Summary of this case from Jones v. McBeeOpinion
June Term, 1838.
Suits Between Tenants in Common — Appeal.
1. One tenant in common may have an action on the case against his cotenant for any act done on the land amounting to waste or destruction, but he cannot in any event have an action of trespass quare clausum fregit against him, nor against any other person entering under his authority.
2. An order of the Superior Court, either allowing or rejecting a motion for an amendment, where the Court has the power to amend, is a matter of discretion, and cannot be appealed from.
THIS was an action of trespass quare clausum fregit, tried at Bladen on the last circuit, before his Honor, Judge Pearson, upon the pleas of the general issue and liberum tenementum. The proof in the cause was that Meredith, one of the defendants, was either entitled to a fee in severalty in the locus in quo; or he was entitled as tenant in common with the plaintiff and others. That he, and the other defendants under his direction, entered upon the land, and in the absence of the plaintiff broke open the door of a house and entered and took therefrom a loom and some other articles of personal property.

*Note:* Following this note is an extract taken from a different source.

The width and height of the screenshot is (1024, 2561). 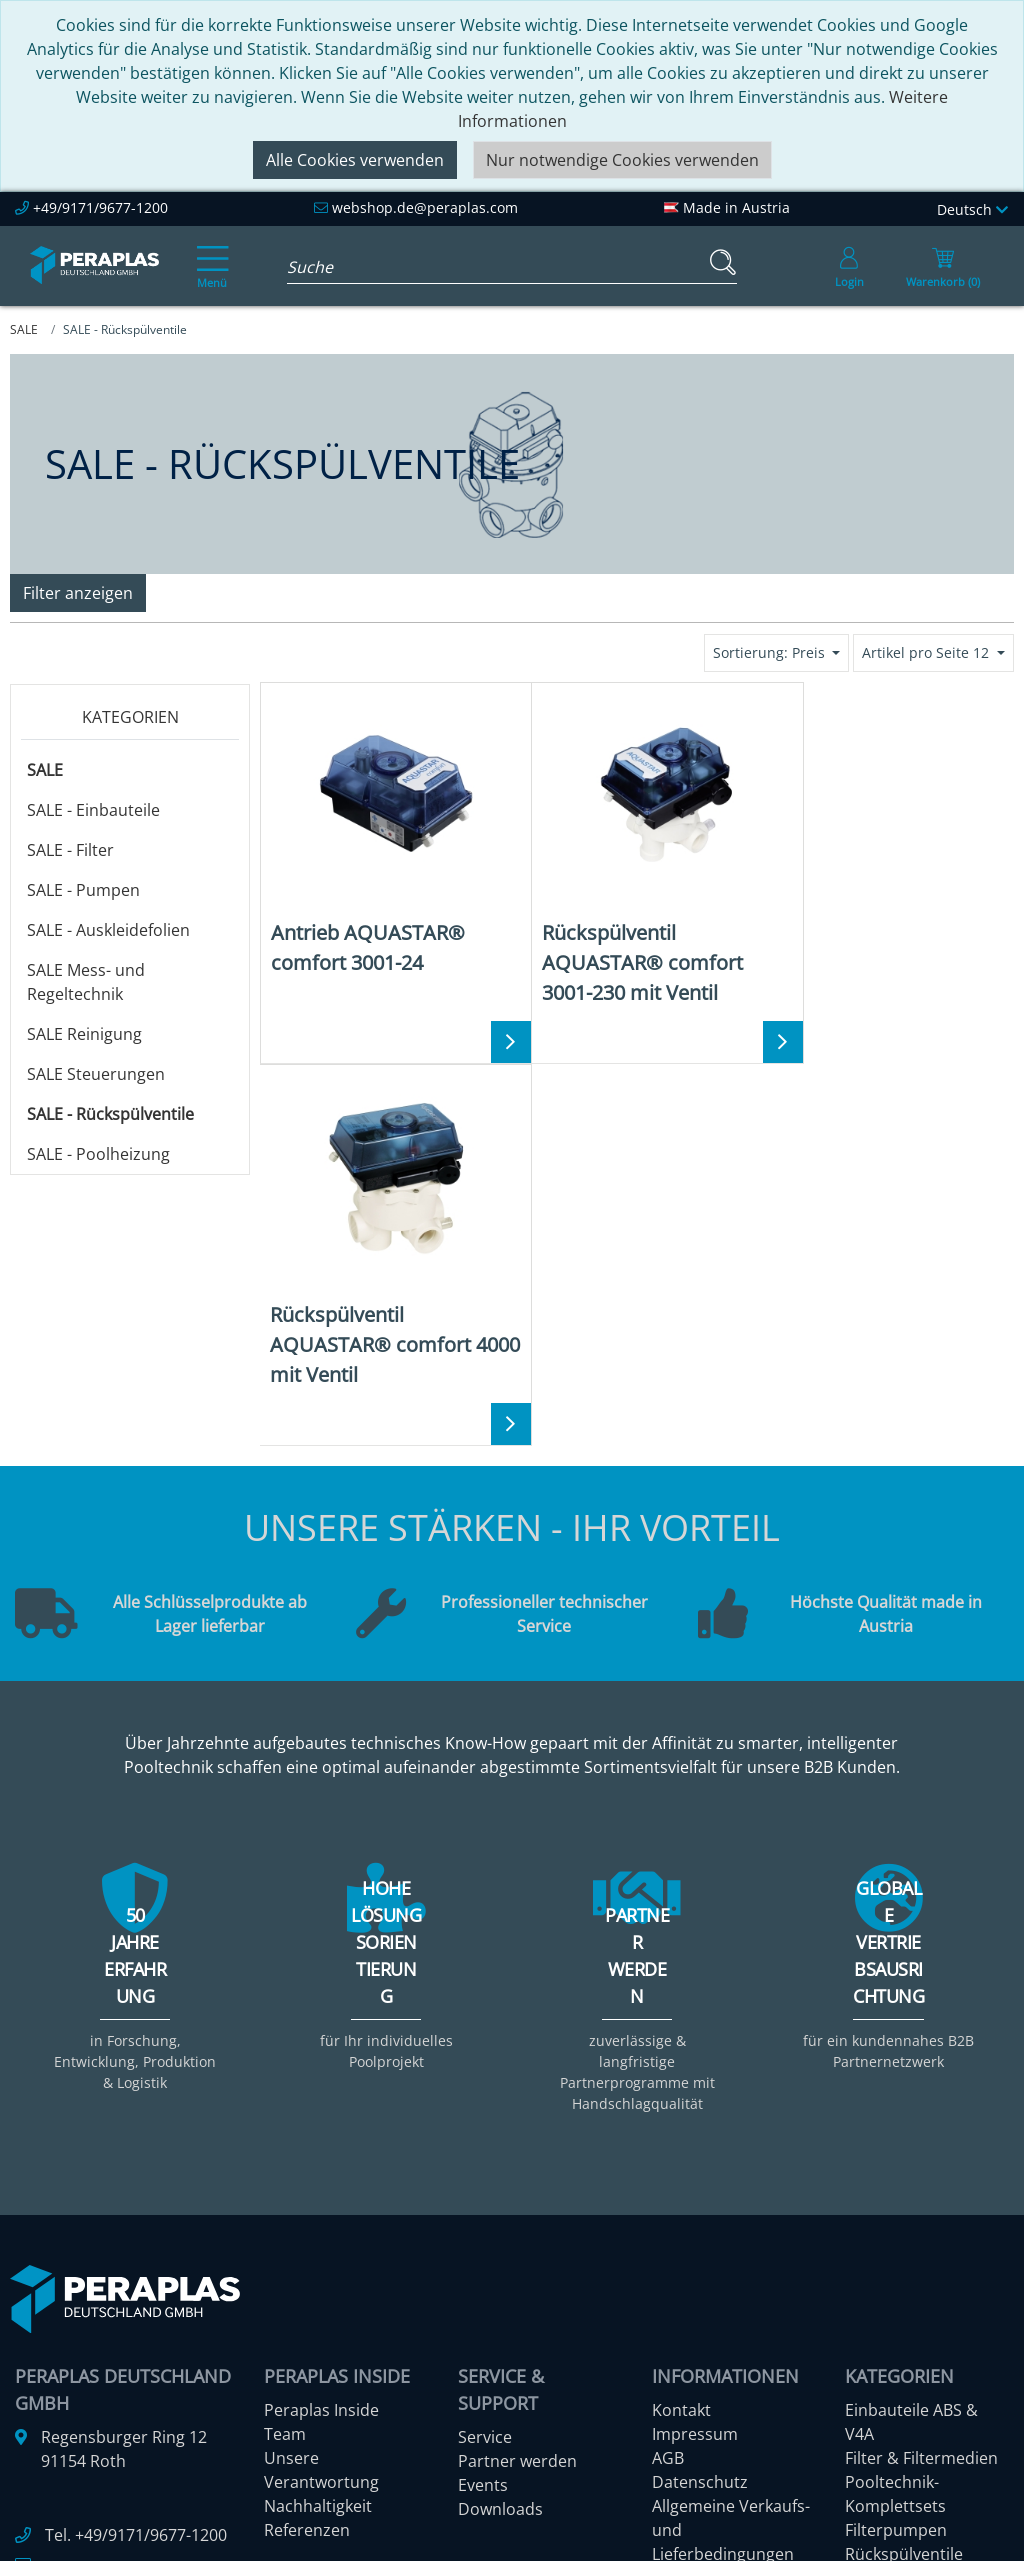 What do you see at coordinates (355, 160) in the screenshot?
I see `Alle Cookies verwenden` at bounding box center [355, 160].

Strange for the plaintiff.
No counsel appeared for the defendant in this Court.
(340) After the evidence had closed and the arguments of counsel commenced, the plaintiff's counsel moved to amend the declaration by adding a count for the trespass to the personal property in taking the loom and other articles. This motion was objected to by the opposite counsel and rejected by the court.
It was insisted for the defendants that Meredith had made out a title in severalty; but that if he had failed in that, and was but a tenant in common with the plaintiff, he and the other defendants acting under his authority, had a right to enter, and that the plaintiff could not maintain this action. The plaintiff insisted that being a tenant in common and in possession he could maintain this action against a cotenant who entered in the manner proven.

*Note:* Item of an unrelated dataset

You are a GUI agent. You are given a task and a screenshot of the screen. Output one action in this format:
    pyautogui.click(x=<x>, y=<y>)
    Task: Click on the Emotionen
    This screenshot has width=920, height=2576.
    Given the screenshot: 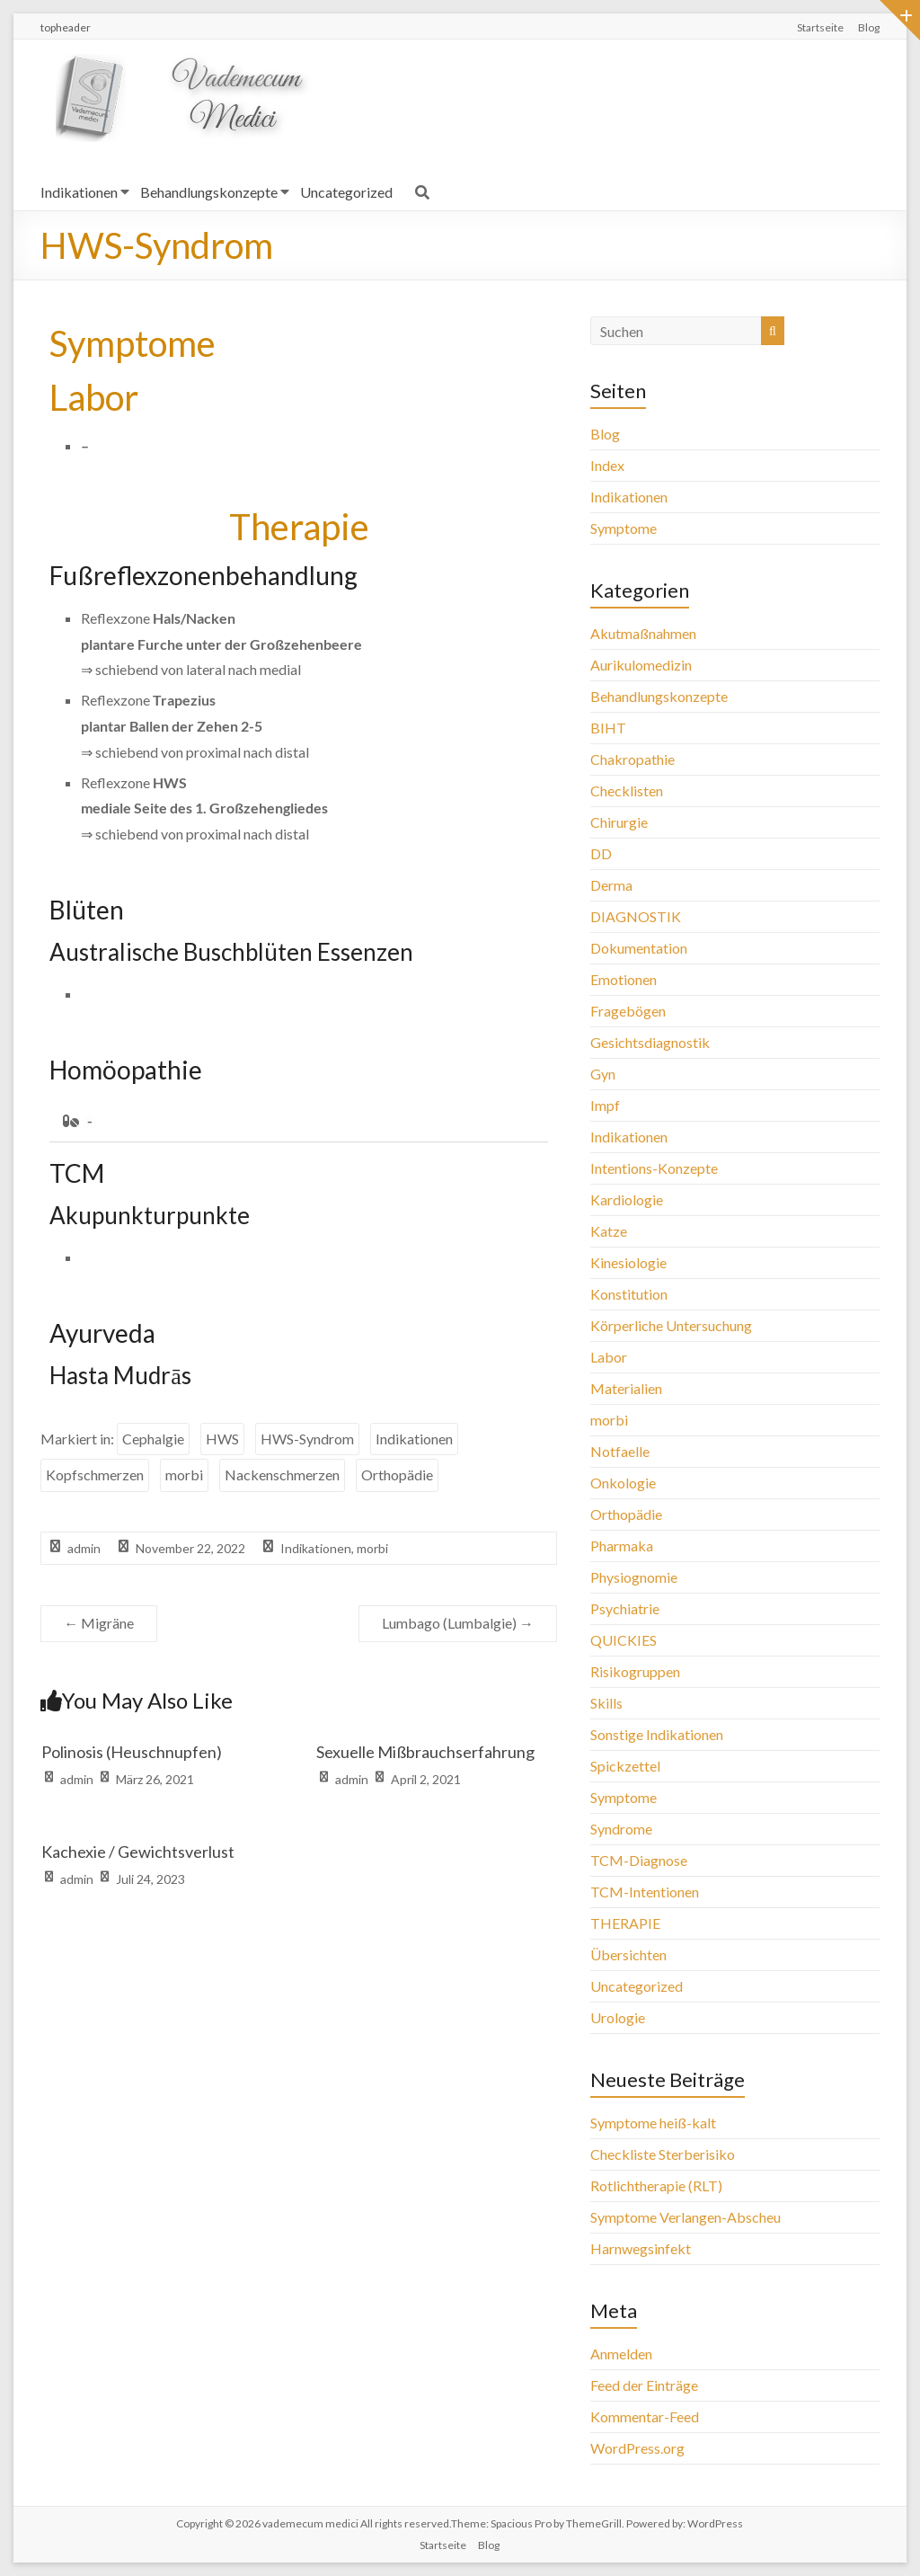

His Honor charged the jury that whether Meredith had the title to the land in severalty or only in common with the plaintiff, the latter could not recover in this action. There was a verdict and judgment for the defendants, and the plaintiff appealed.
We are of the opinion that the charge of the judge was correct. The possession of one tenant in common is the possession of the other; each has a right to enter upon the land and enjoy it jointly with the others. If one tenant in common destroys houses, trees, or does any act amounting to waste or destruction in woods or other such property, the other tenant may have an action on the case against him. But he never can, in any event, have an action of trespass quare clausum fregit against his co-tenant. Co. Lit., 200; 1 Thomas Co. Lit., 785; 1 Chitty's Gen. Prac., 271. The other defendants were not trespassers, as they entered and acted by the direction of Meredith.
The rejection by the court of the plaintiff's motion to amend the declaration was a matter in the discretion of the judge, and it is not a ground of appeal to this Court. It may be proper to remark that as no objections were taken at the trial to the sufficiency of the (341) pleas, we understand the note of the plea of liberum tenementum (afterwards to be drawn out in full) to mean that the locus in quo was the freehold of Meredith, and that Causey entered with him and under his authority. We think the judgment must be affirmed.
PER CURIAM. Judgment affirmed.
Cited: Bond v. Hilton, 44 N.C. 309; S. v. Swepson, 84 N.C. 828.